I am like everyone else.  I am scared of the past but even more afraid of the future.  If we stay on the course we're on, it seems clear that things are not going to bode well for us.  It is clearly and obviously the closing of an age.  But, alone, singly, to make that step out was terrifying.  How much time do I have before taking a complete financial leap?  Is there anyone else out there who thinks like this?  How would I find out, how would I coax others out of their comfort zones to explore the questions that haunt me?  


And, that's where the journey begins - finding the first ray of the rainbow I was seeking.
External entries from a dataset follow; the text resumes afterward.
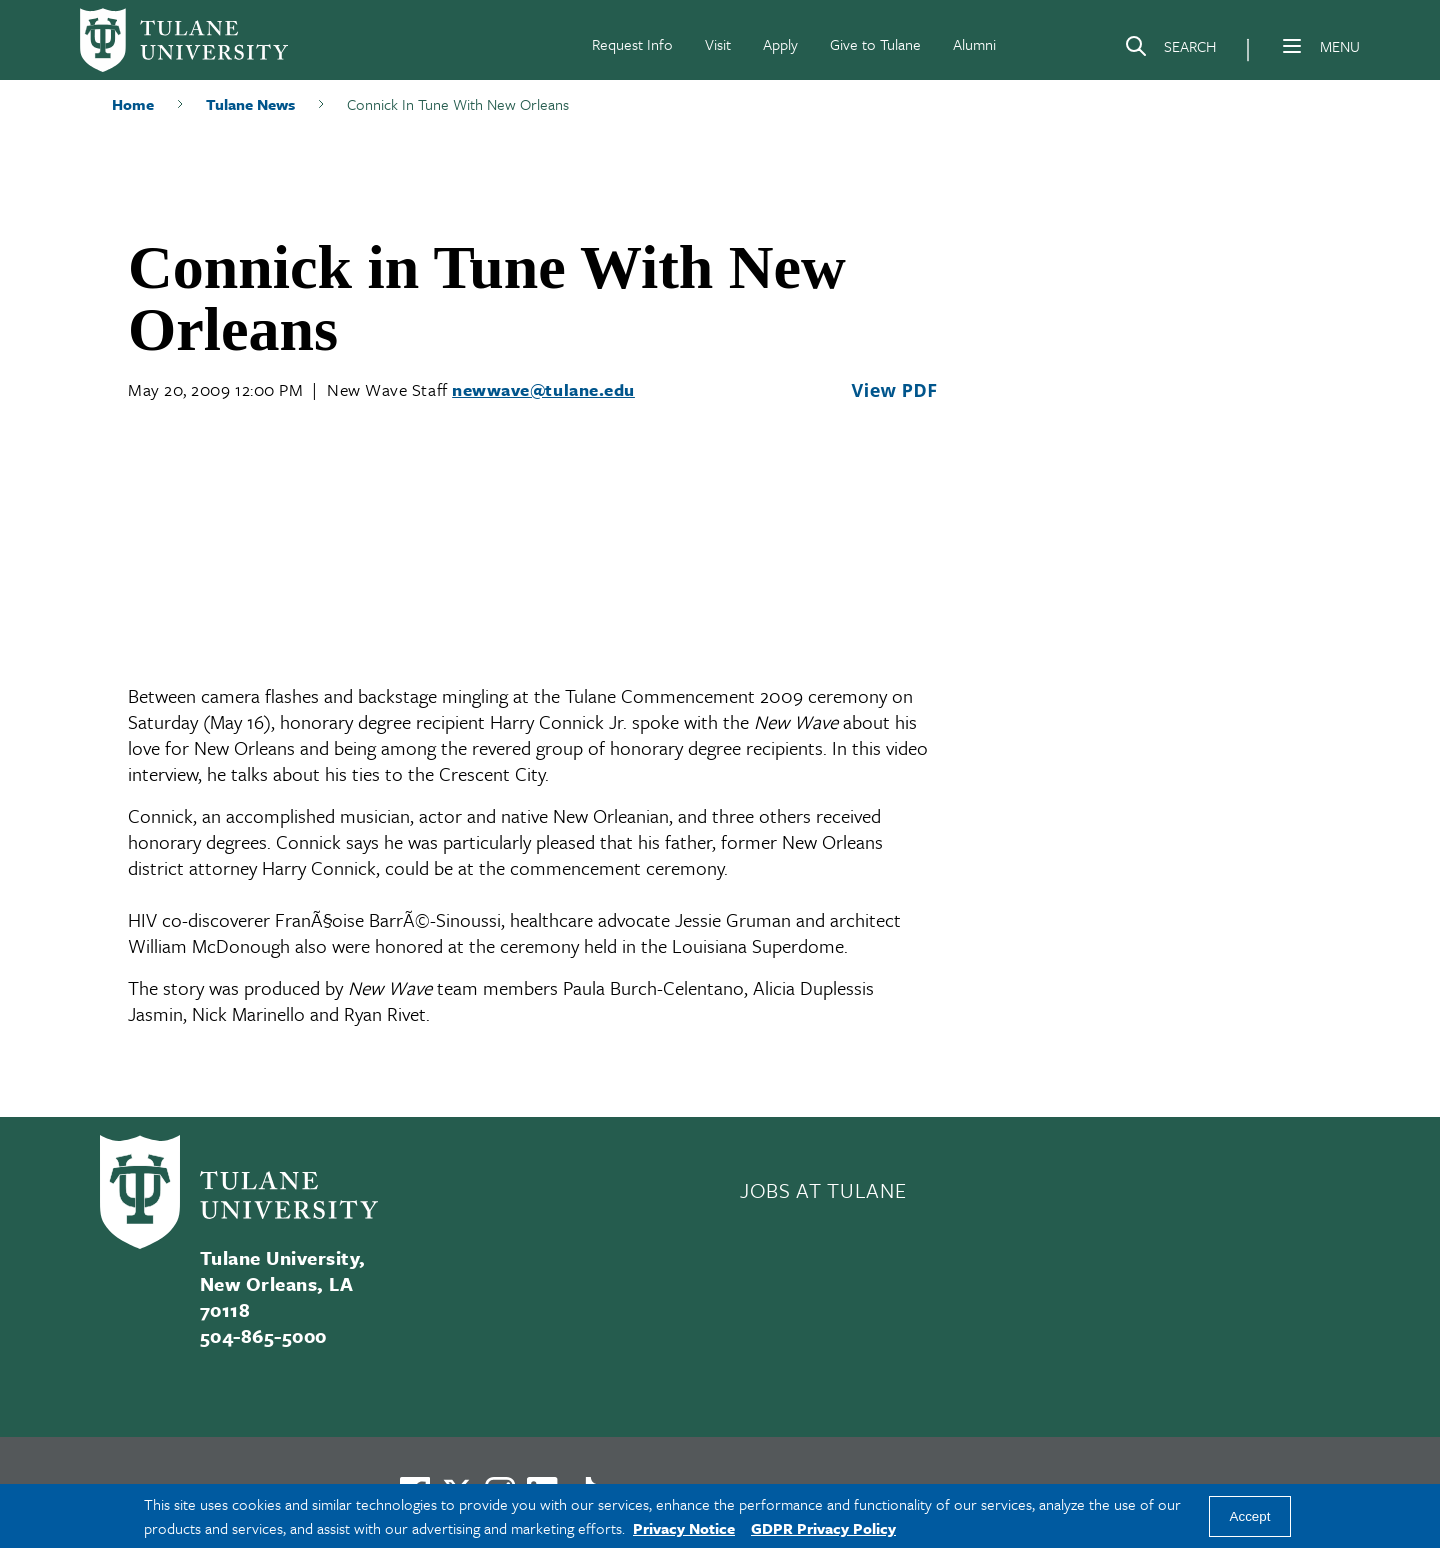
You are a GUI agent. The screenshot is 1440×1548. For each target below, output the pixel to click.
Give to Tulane (875, 44)
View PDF (894, 390)
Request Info (632, 44)
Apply (780, 44)
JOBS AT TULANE (823, 1190)
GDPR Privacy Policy (823, 1528)
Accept (1250, 1516)
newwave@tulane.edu (543, 389)
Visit (718, 44)
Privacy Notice (684, 1528)
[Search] (1170, 50)
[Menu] (1292, 46)
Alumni (974, 44)
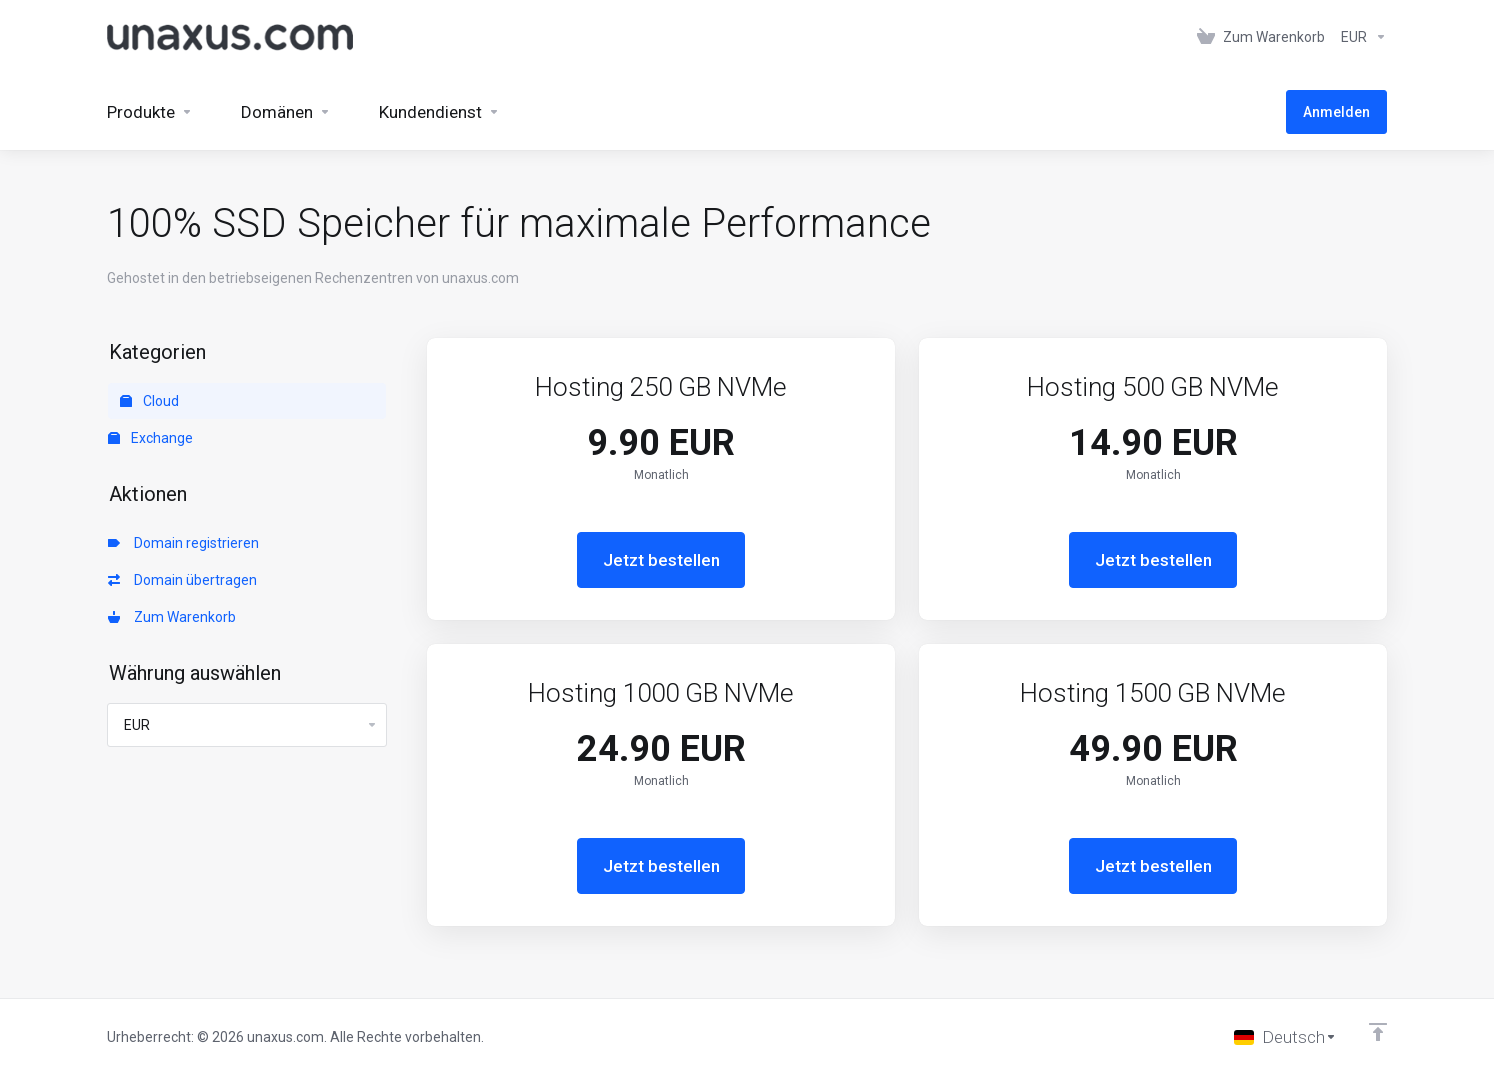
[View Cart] (1261, 37)
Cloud (149, 401)
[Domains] (286, 112)
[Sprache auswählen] (1285, 1037)
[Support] (439, 112)
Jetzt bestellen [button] (661, 560)
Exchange (150, 438)
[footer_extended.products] (150, 112)
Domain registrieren (183, 543)
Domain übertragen (182, 580)
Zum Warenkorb (172, 617)
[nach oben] (1378, 1032)
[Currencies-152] (1360, 37)
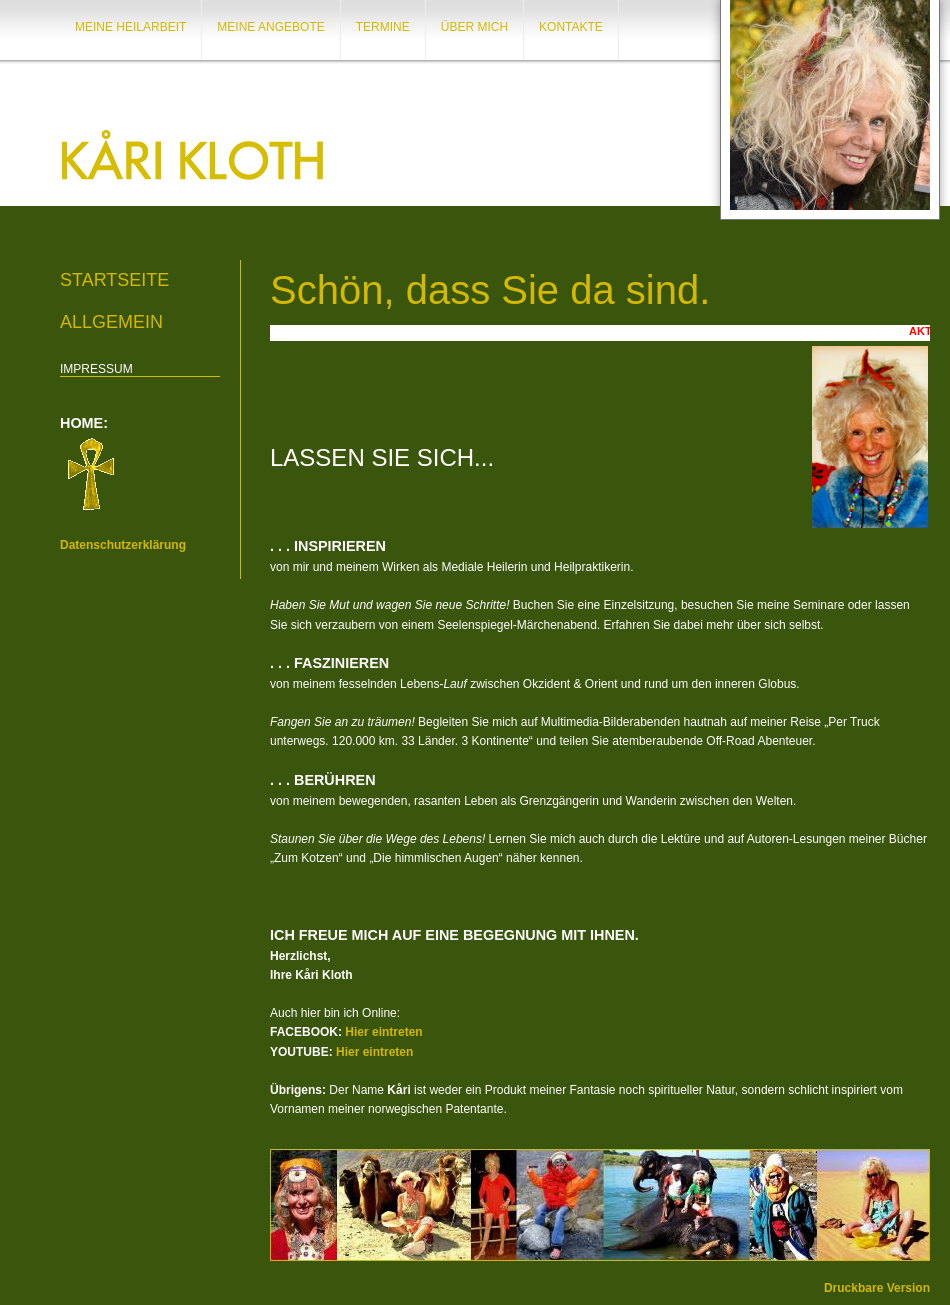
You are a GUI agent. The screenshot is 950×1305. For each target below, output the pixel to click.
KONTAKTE (571, 27)
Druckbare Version (877, 1288)
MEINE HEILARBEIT (130, 27)
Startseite (114, 280)
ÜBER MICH (474, 27)
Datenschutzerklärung (123, 545)
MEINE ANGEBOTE (270, 27)
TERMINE (383, 27)
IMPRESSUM (96, 369)
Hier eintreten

So, I was on this long walk and found a book about the history of Christianity (beginning with the Old Testament).  While I already know "Church History" I sensed a calling to pick it up anyway and uncover what "the Spirit" is saying to me.  I'm fairly sure God is well aware of my inner struggle for truth and direction. At first I thought the book may have been a kind of religious propaganda piece for some fringe religious group, but as I read it, it was clear it was very well researched, intelligently written and seemed to be without any bias.  I followed the history through to the Reformation before putting it down.  I wandered around for a few days thinking about the extreme sacrifice of some of the early protestant reformers.  I weighed in on their thesis and concurred they were right - for their time.  I ached at the degree to which they suffered for that timely rightness (i.e. burning at the stake.)  I even reflected on the fact that "my" church, the Anglican Church, once burned Joan of Arc at the stake.  But, that may be nothing compared to what the Catholic Church did, but that was a long time ago.) So, what was the message here for me?  Is it the prophetic cost of stepping out in a new direction that will challenge everything as we know it?  Or is it about having the courage to persevere to the next level of human spiritual evolution?  So, OK, I thought, let's assume it's both.  The question still remains, what is "IT"  that we're seeking, that we're needing to find so desperately.  What is the truth that is staring us in the face and then once we know that truth and are 100 % sure it is the truth, what do we do about it?  


The old Rabbinic style of teaching is to teach by asking the question and following wisdom to the answer.  Wisdom, for me at least, comes as little rays of light, little inner nudgings, pearls found on park benches on a walking trail.  


I think the underlying ground has to be a sincere search.  When you are certain that your intentions are pure, as I am sure mine are.  At least I'm sure of that - even if that's all that I'm sure of.  I think you can develop an inner knowingness, a sense of what is true and what is fear, following love or fear. In fact, one morning, while I was in a prolonged state of confusion, feeling actually depressed about the whole thing, I stumbled over a sentence that said, "Love will lead you, fear will stop you,."  My heart leapt.  "Yes, that's true!" I thought, recalling the essential teaching of the beautiful Course in Miracles


So, what am I afraid of and where is the love?  That was freeing, enlivening and kept my spirits up long enough to travel a bit further down the way.  I realized the terrible dark power of fear.  It will kill your spirit, brow beat you enough to be someone's slave and even cause you to lose your dream and abort your journey. However, some of us are luckier than others because we simply cannot abort the journey because there's absolutely nothing to fall back on. 


Anyway, at this point of the journey, I am only identifying and following these threads of light  While they may just be that - a single ray of light - rather than the whole dawn, it seems they are the only way to get to the new Renaissance and on into the future that is calling to us, begging us to be born. 


*Lyrics by Rodgers and Hammerstein for Sound of Music musical, 1959.